Butler County Juvenile Court Judge Ronald Craft told a packed courtroom that included family members of both the suspect, James Austin Hancock, and shooting victims that he has scheduled a new pretrial hearing for April 28.
Hancock was brought in with his ankles shackled, but was soon on his way back to juvenile detention, where he has been since his arrest soon after the Feb. 29 shootings that wounded two students and injured two others at Madison Local Schools near Middletown.
None of the four teens' injuries were life-threatening. School officials previously said they were doing well.
Last month, a grand jury indicted Hancock on four counts of attempted murder, four counts of felonious assault and inducing panic as a serious juvenile offender. The special classification means that, if convicted, Hancock could serve out a sentence in adult prison, rather than juvenile, after he turns 21.

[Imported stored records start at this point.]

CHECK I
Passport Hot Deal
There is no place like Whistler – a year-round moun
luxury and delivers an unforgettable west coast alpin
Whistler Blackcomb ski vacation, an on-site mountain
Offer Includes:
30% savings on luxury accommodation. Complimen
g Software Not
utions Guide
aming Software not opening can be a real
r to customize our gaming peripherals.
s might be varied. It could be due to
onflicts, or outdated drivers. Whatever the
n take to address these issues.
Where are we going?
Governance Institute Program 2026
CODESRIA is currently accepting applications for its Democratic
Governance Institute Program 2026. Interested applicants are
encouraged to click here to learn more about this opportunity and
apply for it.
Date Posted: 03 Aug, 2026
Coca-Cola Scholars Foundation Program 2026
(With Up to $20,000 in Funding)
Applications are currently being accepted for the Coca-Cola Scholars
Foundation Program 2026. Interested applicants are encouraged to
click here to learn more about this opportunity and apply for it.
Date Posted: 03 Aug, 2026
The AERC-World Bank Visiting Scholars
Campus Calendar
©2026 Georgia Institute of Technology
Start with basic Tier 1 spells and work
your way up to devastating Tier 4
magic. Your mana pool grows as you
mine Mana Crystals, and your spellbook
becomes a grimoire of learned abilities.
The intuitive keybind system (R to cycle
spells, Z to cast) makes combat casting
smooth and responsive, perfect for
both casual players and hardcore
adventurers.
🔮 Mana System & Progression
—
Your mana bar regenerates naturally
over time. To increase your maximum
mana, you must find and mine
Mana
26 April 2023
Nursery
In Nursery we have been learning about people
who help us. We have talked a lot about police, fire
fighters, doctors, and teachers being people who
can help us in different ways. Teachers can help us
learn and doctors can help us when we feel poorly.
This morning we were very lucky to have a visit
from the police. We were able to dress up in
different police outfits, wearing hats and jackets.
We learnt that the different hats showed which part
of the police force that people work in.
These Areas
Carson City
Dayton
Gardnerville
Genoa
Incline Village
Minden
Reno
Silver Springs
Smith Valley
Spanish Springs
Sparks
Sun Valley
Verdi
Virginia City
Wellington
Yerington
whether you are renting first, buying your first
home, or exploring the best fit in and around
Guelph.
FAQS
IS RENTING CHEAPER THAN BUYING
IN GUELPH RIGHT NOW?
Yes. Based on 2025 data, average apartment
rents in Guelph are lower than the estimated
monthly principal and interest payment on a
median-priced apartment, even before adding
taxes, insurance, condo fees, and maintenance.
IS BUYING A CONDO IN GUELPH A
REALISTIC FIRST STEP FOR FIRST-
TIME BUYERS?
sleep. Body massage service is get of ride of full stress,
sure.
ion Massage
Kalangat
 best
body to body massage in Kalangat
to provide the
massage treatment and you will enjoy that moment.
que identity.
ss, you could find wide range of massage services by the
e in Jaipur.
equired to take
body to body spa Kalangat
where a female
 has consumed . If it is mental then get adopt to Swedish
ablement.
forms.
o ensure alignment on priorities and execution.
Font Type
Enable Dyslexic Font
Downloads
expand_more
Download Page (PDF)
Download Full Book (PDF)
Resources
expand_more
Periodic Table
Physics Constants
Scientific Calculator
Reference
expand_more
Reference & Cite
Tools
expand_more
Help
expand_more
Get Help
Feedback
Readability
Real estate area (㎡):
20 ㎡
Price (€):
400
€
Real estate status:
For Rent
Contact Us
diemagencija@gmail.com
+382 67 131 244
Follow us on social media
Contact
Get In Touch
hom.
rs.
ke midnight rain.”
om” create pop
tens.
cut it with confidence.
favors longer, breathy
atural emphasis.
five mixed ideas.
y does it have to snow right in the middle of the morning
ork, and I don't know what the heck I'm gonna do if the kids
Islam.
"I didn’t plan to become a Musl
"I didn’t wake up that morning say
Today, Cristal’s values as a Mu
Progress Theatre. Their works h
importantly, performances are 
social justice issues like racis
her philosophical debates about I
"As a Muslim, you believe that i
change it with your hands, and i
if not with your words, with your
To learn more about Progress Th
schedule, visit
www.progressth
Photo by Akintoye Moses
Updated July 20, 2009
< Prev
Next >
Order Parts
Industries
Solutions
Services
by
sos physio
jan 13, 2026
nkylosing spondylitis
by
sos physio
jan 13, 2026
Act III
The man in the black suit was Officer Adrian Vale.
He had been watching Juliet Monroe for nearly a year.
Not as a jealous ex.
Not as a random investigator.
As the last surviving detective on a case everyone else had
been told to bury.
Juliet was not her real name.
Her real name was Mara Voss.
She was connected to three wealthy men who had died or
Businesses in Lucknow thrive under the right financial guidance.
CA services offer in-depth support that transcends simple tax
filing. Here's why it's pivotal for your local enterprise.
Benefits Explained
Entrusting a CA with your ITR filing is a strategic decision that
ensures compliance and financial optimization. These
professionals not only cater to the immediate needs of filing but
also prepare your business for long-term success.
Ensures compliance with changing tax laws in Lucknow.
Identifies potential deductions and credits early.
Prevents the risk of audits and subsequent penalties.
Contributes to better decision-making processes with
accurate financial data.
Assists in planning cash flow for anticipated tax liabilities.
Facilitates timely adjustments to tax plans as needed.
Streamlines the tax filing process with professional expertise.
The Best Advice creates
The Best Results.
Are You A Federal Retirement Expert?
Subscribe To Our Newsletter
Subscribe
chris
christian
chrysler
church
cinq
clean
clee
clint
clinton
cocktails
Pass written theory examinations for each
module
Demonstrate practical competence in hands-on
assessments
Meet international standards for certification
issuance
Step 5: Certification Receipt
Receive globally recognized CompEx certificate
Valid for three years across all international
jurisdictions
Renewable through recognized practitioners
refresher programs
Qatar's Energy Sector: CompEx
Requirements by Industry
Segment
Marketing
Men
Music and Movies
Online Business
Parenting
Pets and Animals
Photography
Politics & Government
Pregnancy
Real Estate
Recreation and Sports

He entered a not-guilty plea March 25.
Defense attorney Charles Rittgers said afterward that some issues had come up before Tuesday's hearing that needed to be worked out.
"We don't believe the matter is going to go to a trial," Rittgers said. "We think it's going to end up in a plea."
He wouldn't say what the issues were. Butler County Prosecutor Mike Gmoser said there's "no plea bargain" in place and declined to elaborate.
Rittgers said Hancock's family has repeatedly expressed concern for the injured students. Authorities have said they are all recovering.
He said Hancock's family members also were "in shock" after the shooting because Hancock had no history of violence or causing trouble.
"This came out of the blue," Rittgers said.
Authorities have said he took a relative's loaded gun to school and opened fire in a cafeteria. They haven't stated a motive.
Gmoser said the grand jury had the option of indicting Hancock as an adult but chose to charge him under the juvenile classification.